**Aim of the exercise**. The word "labels" may appear in the records below. Report how many lines contain it, and write nothing besides the number.
——————
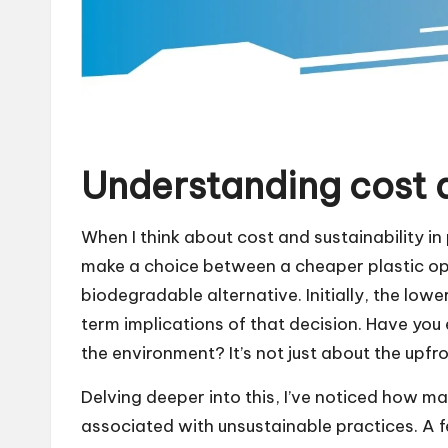
Understanding cost a
When I think about cost and sustainability in 
make a choice between a cheaper plastic opt
biodegradable alternative. Initially, the low
term implications of that decision. Have yo
the environment? It’s not just about the upfron
Delving deeper into this, I’ve noticed how m
associated with unsustainable practices. A 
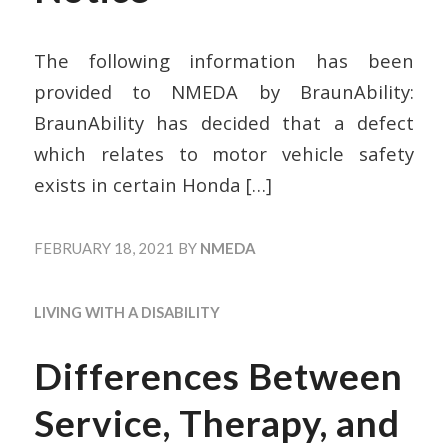
The following information has been
provided to NMEDA by BraunAbility:
BraunAbility has decided that a defect
which relates to motor vehicle safety
exists in certain Honda
[…]
FEBRUARY 18, 2021
BY
NMEDA
LIVING WITH A DISABILITY
Differences Between
Service, Therapy, and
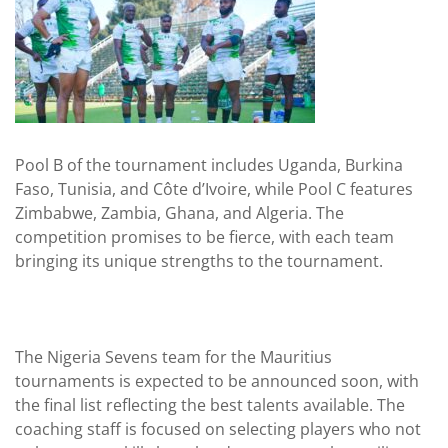
Pool B of the tournament includes Uganda, Burkina
Faso, Tunisia, and Côte d’Ivoire, while Pool C features
Zimbabwe, Zambia, Ghana, and Algeria. The
competition promises to be fierce, with each team
bringing its unique strengths to the tournament.
The Nigeria Sevens team for the Mauritius
tournaments is expected to be announced soon, with
the final list reflecting the best talents available. The
coaching staff is focused on selecting players who not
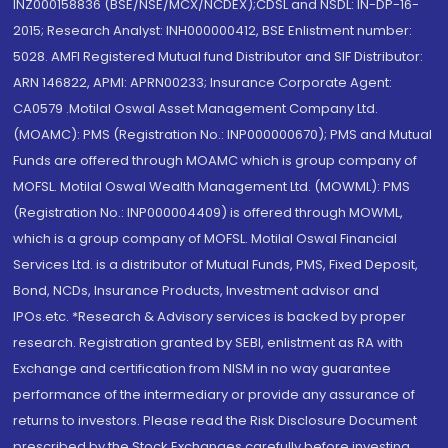
INZ000158836 (BSE/NSE/MCX/NCDEX);CDSL and NSDL: IN-DP-16-
2015; Research Analyst: INH000000412, BSE Enlistment number:
5028. AMFI Registered Mutual fund Distributor and SIF Distributor:
ARN 146822, APMI: APRN00233; Insurance Corporate Agent:
CA0579 .Motilal Oswal Asset Management Company Ltd.
(MOAMC): PMS (Registration No.: INP000000670); PMS and Mutual
Funds are offered through MOAMC which is group company of
MOFSL. Motilal Oswal Wealth Management Ltd. (MOWML): PMS
(Registration No.: INP000004409) is offered through MOWML,
which is a group company of MOFSL. Motilal Oswal Financial
Services Ltd. is a distributor of Mutual Funds, PMS, Fixed Deposit,
Bond, NCDs, Insurance Products, Investment advisor and
IPOs.etc. *Research & Advisory services is backed by proper
research. Registration granted by SEBI, enlistment as RA with
Exchange and certification from NISM in no way guarantee
performance of the intermediary or provide any assurance of
returns to investors. Please read the Risk Disclosure Document
prescribed by the Stock Exchanges carefully before investing.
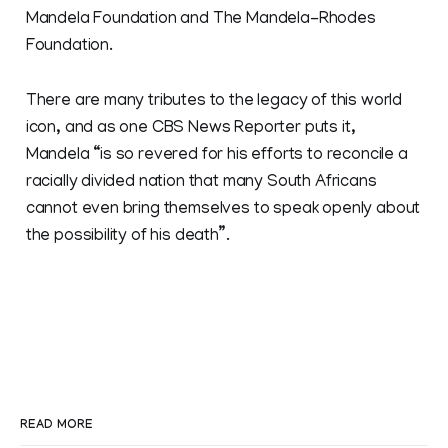
Mandela Foundation and The Mandela-Rhodes
Foundation.
There are many tributes to the legacy of this world
icon, and as one CBS News Reporter puts it,
Mandela “is so revered for his efforts to reconcile a
racially divided nation that many South Africans
cannot even bring themselves to speak openly about
the possibility of his death”.
READ MORE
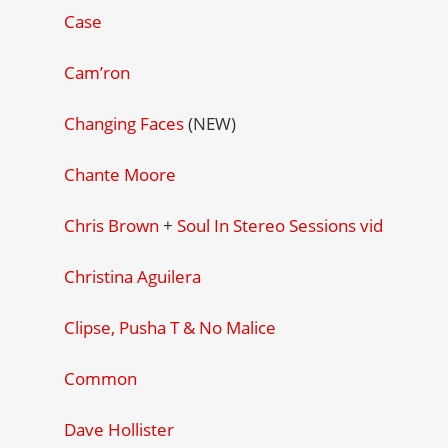
Case
Cam’ron
Changing Faces
(NEW)
Chante Moore
Chris Brown
+
Soul In Stereo Sessions vid
Christina Aguilera
Clipse, Pusha T & No Malice
Common
Dave Hollister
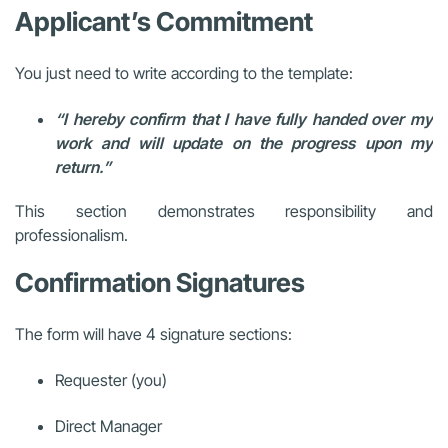
Applicant’s Commitment
You just need to write according to the template:
“I hereby confirm that I have fully handed over my
work and will update on the progress upon my
return.”
This section demonstrates responsibility and
professionalism.
Confirmation Signatures
The form will have 4 signature sections:
Requester (you)
Direct Manager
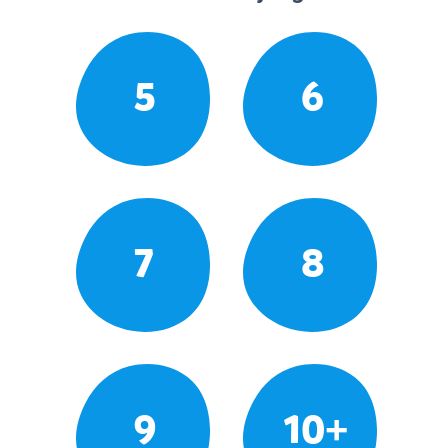
5
6
7
8
9
10+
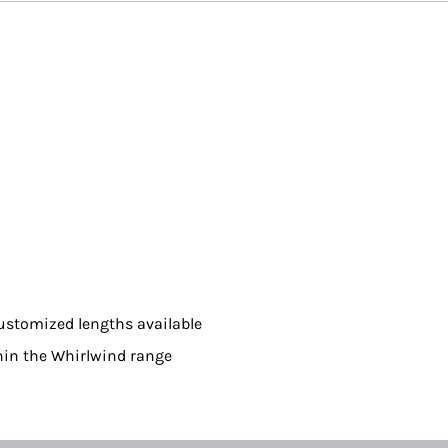
ustomized lengths available
hin the Whirlwind range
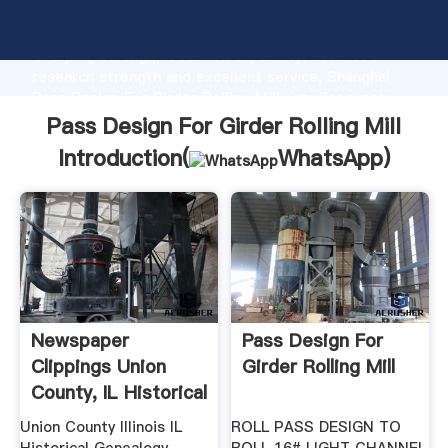
Pass Design For Girder Rolling Mill manufacturer
Grasping strong production capability, advanced
research strength and excellent service, Shanghai
Pass Design For Girder Rolling Mill supplier create
the value and bring values to all of customers.
Pass Design For Girder Rolling Mill
Introduction(
WhatsApp
)
Newspaper
Pass Design For
Clippings Union
Girder Rolling Mill
County, IL Historical
And ...
Union County Illinois IL
ROLL PASS DESIGN TO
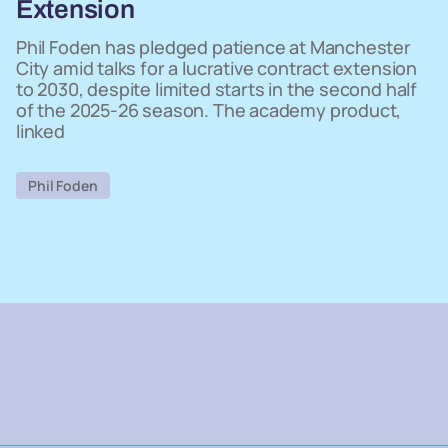
Extension
Phil Foden has pledged patience at Manchester
City amid talks for a lucrative contract extension
to 2030, despite limited starts in the second half
of the 2025-26 season. The academy product,
linked
Phil Foden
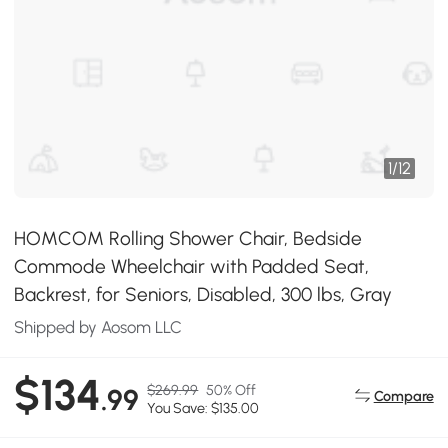
1
/
12
HOMCOM Rolling Shower Chair, Bedside
Commode Wheelchair with Padded Seat,
Backrest, for Seniors, Disabled, 300 lbs, Gray
Shipped by Aosom LLC
$134
$269.99
50% Off
.99
Compare
You Save: $135.00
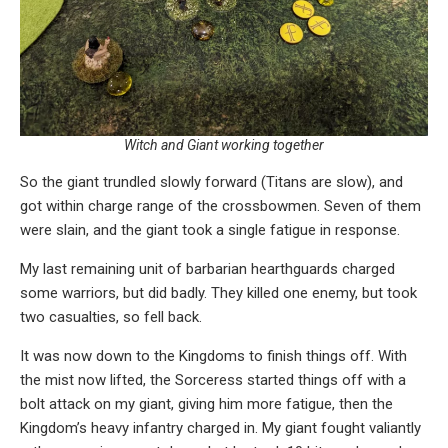
Witch and Giant working together
So the giant trundled slowly forward (Titans are slow), and
got within charge range of the crossbowmen. Seven of them
were slain, and the giant took a single fatigue in response.
My last remaining unit of barbarian hearthguards charged
some warriors, but did badly. They killed one enemy, but took
two casualties, so fell back.
It was now down to the Kingdoms to finish things off. With
the mist now lifted, the Sorceress started things off with a
bolt attack on my giant, giving him more fatigue, then the
Kingdom’s heavy infantry charged in. My giant fought valiantly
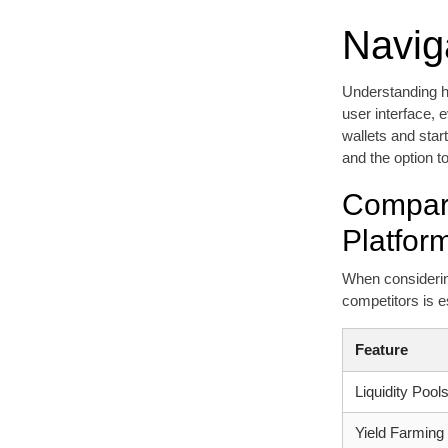
Navig
Understanding ho
user interface, 
wallets and start
and the option to
Compara
Platfor
When considering
competitors is e
Feature
Liquidity Pool
Yield Farming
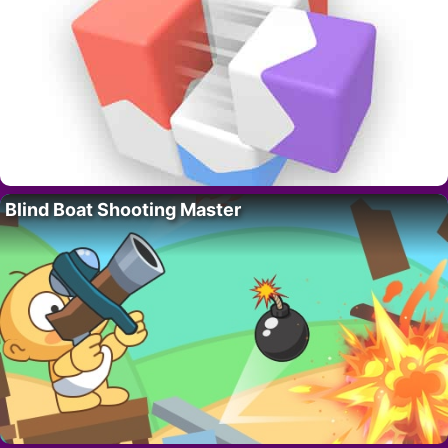
Blind Boat Shooting Master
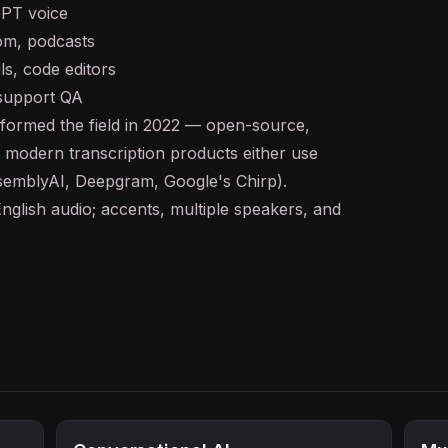
GPT voice
m, podcasts
ls, code editors
 support QA
ormed the field in 2022 — open-source,
t modern transcription products either use
ssemblyAI, Deepgram, Google's Chirp).
nglish audio; accents, multiple speakers, and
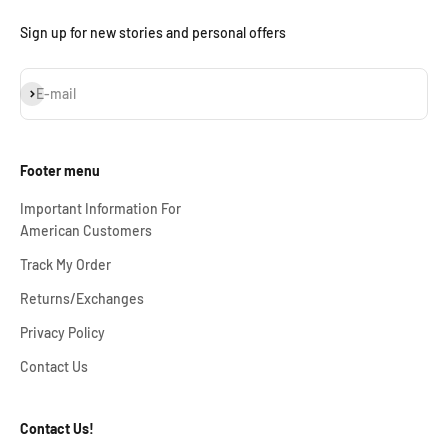
Sign up for new stories and personal offers
Subscribe
E-mail
Footer menu
Important Information For
American Customers
Track My Order
Returns/Exchanges
Privacy Policy
Contact Us
Contact Us!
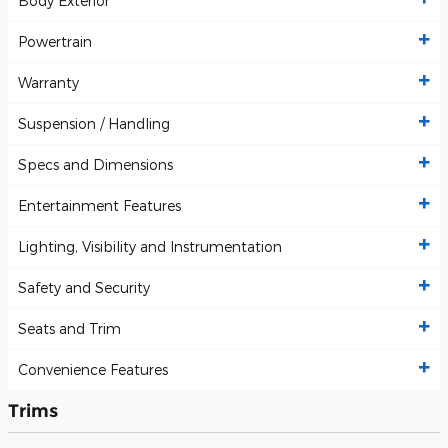
Body Exterior
Powertrain
Warranty
Suspension / Handling
Specs and Dimensions
Entertainment Features
Lighting, Visibility and Instrumentation
Safety and Security
Seats and Trim
Convenience Features
Trims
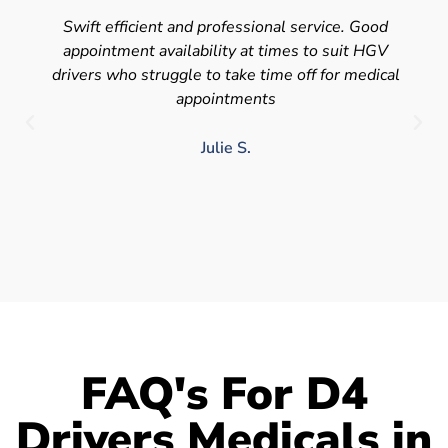
Swift efficient and professional service. Good
appointment availability at times to suit HGV
drivers who struggle to take time off for medical
appointments
Julie S.
FAQ's For D4
Drivers Medicals in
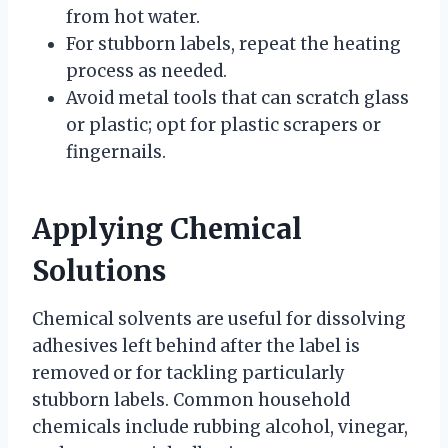
from hot water.
For stubborn labels, repeat the heating
process as needed.
Avoid metal tools that can scratch glass
or plastic; opt for plastic scrapers or
fingernails.
Applying Chemical
Solutions
Chemical solvents are useful for dissolving
adhesives left behind after the label is
removed or for tackling particularly
stubborn labels. Common household
chemicals include rubbing alcohol, vinegar,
——————
**Your solution**. 2